**SUPPLIED RECORDS**
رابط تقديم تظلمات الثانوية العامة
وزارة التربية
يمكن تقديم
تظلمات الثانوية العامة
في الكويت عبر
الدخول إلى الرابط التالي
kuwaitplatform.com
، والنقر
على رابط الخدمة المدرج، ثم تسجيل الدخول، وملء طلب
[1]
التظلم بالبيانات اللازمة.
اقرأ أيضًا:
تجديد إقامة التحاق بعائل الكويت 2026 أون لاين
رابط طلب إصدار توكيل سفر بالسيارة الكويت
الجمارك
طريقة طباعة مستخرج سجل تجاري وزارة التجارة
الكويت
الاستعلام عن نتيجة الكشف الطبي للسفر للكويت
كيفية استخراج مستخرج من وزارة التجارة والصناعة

* * *

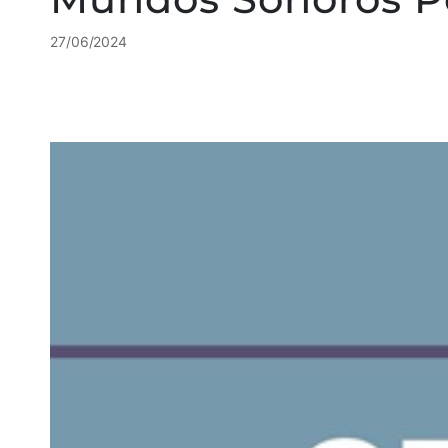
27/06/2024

**WORK TO COMPLETE**
The response must hold only the lines above from the line with "الاستعلام عن نتيجة الكشف الطبي للسفر للكويت" through the line with "كيفية استخراج مستخرج", each copied exactly, both ends kept.

**SOLVED PROBLEM**
الاستعلام عن نتيجة الكشف الطبي للسفر للكويت
كيفية استخراج مستخرج من وزارة التجارة والصناعة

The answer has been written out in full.